*** Opening Data ***

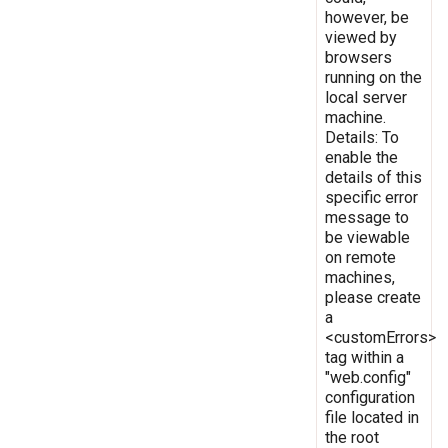
however, be
viewed by
browsers
running on the
local server
machine.
Details: To
enable the
details of this
specific error
message to
be viewable
on remote
machines,
please create
a
<customErrors>
tag within a
"web.config"
configuration
file located in
the root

*** Closing Data ***

- **How to complete this task**
Without any pictures, please reproduce the full set of entries.

- **Written answer**
however, be
viewed by
browsers
running on the
local server
machine.
Details: To
enable the
details of this
specific error
message to
be viewable
on remote
machines,
please create
a
<customErrors>
tag within a
"web.config"
configuration
file located in
the root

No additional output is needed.